Where did it all go wrong for Simple Minds? Those in the know will happily tell you that “their early stuff was quite good,” and indeed some of the more unconventional material on their first few albums drew favourable comparisons to PiL, Joy Division and even Kraftwerk. It’s safe to conclude, then, that it all went wrong in 1985 when Don’t You (Forget About Me) became an enormous worldwide hit, positioning them as stadium rock behemoths in waiting and causing them to spend the rest of the decade engaged in a futile attempt to become the Scottish U2.
It would never happen, of course, because U2 were always two steps ahead.

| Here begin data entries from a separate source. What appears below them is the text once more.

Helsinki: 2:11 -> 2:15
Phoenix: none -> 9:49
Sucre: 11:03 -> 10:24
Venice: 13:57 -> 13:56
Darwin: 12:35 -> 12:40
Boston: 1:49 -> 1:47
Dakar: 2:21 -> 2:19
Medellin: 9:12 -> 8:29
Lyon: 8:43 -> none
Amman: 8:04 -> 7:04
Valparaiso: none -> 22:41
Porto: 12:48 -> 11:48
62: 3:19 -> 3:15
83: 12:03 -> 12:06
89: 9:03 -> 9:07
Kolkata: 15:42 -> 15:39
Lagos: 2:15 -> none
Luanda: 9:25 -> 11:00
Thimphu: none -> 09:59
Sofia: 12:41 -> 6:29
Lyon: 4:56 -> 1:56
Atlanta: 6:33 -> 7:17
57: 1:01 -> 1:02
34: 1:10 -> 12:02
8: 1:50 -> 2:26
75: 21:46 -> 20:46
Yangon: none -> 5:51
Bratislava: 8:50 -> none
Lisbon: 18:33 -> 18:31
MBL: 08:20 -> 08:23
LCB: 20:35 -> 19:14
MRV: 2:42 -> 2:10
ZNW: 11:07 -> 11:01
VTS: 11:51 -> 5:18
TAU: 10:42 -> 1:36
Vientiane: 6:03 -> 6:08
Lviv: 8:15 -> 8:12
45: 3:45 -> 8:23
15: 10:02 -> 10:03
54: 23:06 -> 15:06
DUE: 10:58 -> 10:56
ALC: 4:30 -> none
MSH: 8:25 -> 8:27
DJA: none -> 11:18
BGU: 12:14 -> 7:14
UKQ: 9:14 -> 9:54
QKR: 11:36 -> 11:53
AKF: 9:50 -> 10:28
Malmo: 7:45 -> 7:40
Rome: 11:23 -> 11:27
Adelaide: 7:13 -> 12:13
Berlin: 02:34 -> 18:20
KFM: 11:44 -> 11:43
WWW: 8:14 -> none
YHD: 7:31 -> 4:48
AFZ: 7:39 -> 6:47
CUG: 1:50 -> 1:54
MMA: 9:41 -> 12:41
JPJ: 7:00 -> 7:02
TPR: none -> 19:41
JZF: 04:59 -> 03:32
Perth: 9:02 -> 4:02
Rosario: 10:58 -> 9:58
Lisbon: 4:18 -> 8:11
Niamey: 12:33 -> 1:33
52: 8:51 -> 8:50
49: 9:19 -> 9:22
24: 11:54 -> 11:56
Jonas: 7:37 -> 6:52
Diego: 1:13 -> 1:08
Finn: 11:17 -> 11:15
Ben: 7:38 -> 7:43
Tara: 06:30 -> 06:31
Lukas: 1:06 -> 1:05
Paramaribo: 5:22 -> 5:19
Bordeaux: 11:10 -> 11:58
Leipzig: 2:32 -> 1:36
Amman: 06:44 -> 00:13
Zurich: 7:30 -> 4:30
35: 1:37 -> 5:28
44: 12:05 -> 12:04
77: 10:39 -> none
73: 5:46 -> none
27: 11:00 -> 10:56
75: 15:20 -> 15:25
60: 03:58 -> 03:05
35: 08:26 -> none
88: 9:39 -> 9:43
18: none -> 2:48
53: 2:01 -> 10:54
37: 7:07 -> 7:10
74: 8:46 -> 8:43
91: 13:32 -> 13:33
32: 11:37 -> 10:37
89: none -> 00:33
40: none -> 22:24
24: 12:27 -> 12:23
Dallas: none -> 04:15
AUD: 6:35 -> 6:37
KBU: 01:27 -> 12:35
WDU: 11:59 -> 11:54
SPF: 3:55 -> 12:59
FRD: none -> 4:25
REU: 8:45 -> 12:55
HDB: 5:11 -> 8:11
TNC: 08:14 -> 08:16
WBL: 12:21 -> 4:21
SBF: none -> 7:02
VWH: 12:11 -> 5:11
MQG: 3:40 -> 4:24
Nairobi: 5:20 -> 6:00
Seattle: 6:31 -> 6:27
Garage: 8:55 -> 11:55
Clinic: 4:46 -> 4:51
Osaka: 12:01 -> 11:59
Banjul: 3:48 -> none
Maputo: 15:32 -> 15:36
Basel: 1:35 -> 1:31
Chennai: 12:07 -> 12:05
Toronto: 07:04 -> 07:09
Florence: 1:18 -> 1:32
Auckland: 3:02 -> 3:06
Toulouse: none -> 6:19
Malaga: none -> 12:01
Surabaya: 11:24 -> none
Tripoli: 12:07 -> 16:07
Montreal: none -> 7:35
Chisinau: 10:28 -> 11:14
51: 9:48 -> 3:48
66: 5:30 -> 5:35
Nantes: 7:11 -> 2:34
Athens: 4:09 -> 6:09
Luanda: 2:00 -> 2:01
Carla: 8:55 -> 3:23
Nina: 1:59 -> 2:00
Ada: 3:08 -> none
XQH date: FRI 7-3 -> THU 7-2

By 1989, when Bono & Co were beginning to expand their horizons to encompass such strange beasts as dance music and irony, Simple Minds had only just achieved peak pompousness, the bombast of Belfast Child giving them their sole UK number one single. As U2 experimented through the ’90s, Simple Minds plodded along in the face of diminishing returns. At the turn of the century, when U2 dialled back the brashness on All That You Can’t Leave Behind to a level that would see them through the next decade, Jim Kerr’s bunch were adding unwelcome techno beats to other people’s songs on a desperate covers album Neon Lights which received a critical mauling to eclipse even Duran Duran’s Thank You six years earlier.
And yet somewhere in the last few years the tide began to turn. Bono’s continued political posturing has devalued U2’s stock to a level where the idea of sneaking their latest album onto everyone’s iPhone without asking seemed like a positive way forward, while Simple Minds’ 2014 album Big Music was better received than any of their offerings in living memory. Strangely then, rather than capitalise on this upswing with more new material, the Minds have taken another step backwards with an album of reworkings of old material.
The big question here is, why? For the most part the arrangements on this album are faithful to the originals, the band’s response to having their guitars and keyboards unplugged seemingly being just to play louder. There are occasional moments of inspiration, such as the transposition of New Gold Dream‘s restless sequencer parts to acoustic guitar, but hits like Waterfront, Alive and Kicking and especially Don’t You (Forget About Me) gain nothing from this treatment. The only notable deviation from a song’s original arrangement is a jangly version of Promised You a Miracle, in which guest KT Tunstall merely spray-paints the song’s top line onto one of her own off the shelf backing tracks.
The closing track, a lumpen cover of Richard Hawley’s Long Black Train encapsulates just what’s wrong with this album: Simple Minds lack the subtlety for a project such as this. The acoustic setting entirely fails to coax any previously untapped nuances out of their back catalogue, it just sounds like they’ve had their electricity cut off. A pointless exercise.